Last modified: Jan 31 2026 at 10:09 PM • 8 mins read

Derivatives of Activation Functions

Introduction
Notation
1. Sigmoid Function Derivative
2. Tanh Function Derivative
3. ReLU Function Derivative
4. Leaky ReLU Function Derivative
Summary Table
Comparison of Gradient Properties
Complete Implementation Example
Why We Need These Derivatives
Key Takeaways

Introduction

To implement backpropagation for training neural networks, we need to compute the derivatives (slopes) of activation functions. This lesson covers how to calculate derivatives for the most common activation functions used in neural networks.

Notation

Derivative Notation

For an activation function $g(z)$, we use multiple equivalent notations for its derivative:

\[\frac{d}{dz} g(z) = g'(z) = \frac{dg}{dz}\]

where:

$g’(z)$ is called “g prime of z” (common shorthand)
Represents the slope of $g(z)$ at point $z$

In Terms of Activations

If $a = g(z)$, we can often express $g’(z)$ in terms of $a$:

\[g'(z) = f(a)\]

This is computationally efficient because we’ve already computed $a$ during forward propagation!

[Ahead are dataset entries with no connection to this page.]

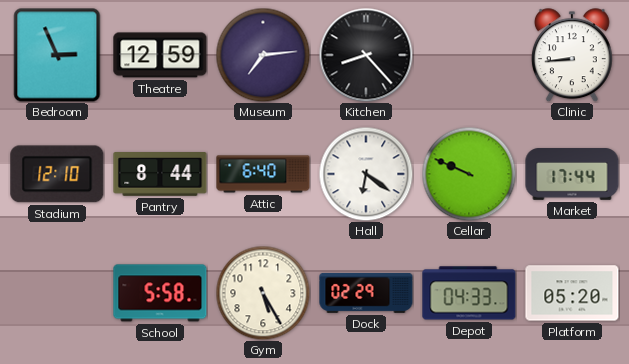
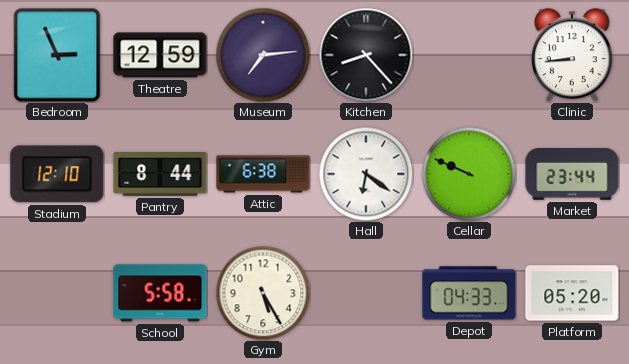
Attic: 6:40 -> 6:38
Market: 17:44 -> 23:44
Dock: 02:29 -> none
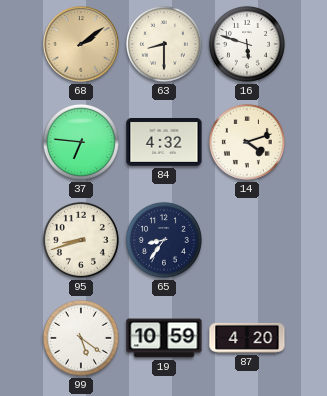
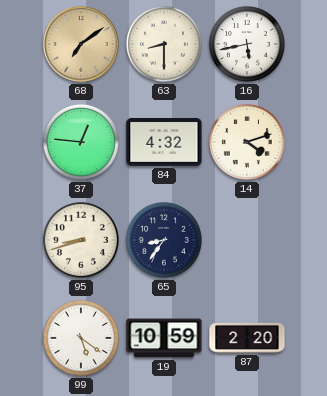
68: 2:09 -> 7:09
16: 5:48 -> 5:43
37: 6:46 -> 12:46
87: 4:20 -> 2:20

1. Sigmoid Function Derivative

Function

\[g(z) = \sigma(z) = \frac{1}{1 + e^{-z}}\]

Derivative Formula

\[g'(z) = \frac{d}{dz} \sigma(z) = g(z) \cdot (1 - g(z))\]

Or equivalently, since $a = g(z)$:

\[g'(z) = a \cdot (1 - a)\]

Verification at Key Points

Let’s verify this formula makes sense:

Case 1: $z = 10$ (very large)

\[g(10) \approx 1\] \[g'(10) = 1 \cdot (1 - 1) = 0 \quad \checkmark\]

✅ Correct! The sigmoid function is flat (slope ≈ 0) for large positive $z$.

Case 2: $z = -10$ (very small)

\[g(-10) \approx 0\] \[g'(-10) = 0 \cdot (1 - 0) = 0 \quad \checkmark\]

✅ Correct! The sigmoid function is also flat for large negative $z$.

Case 3: $z = 0$ (middle)

\[g(0) = 0.5\] \[g'(0) = 0.5 \cdot (1 - 0.5) = 0.25 \quad \checkmark\]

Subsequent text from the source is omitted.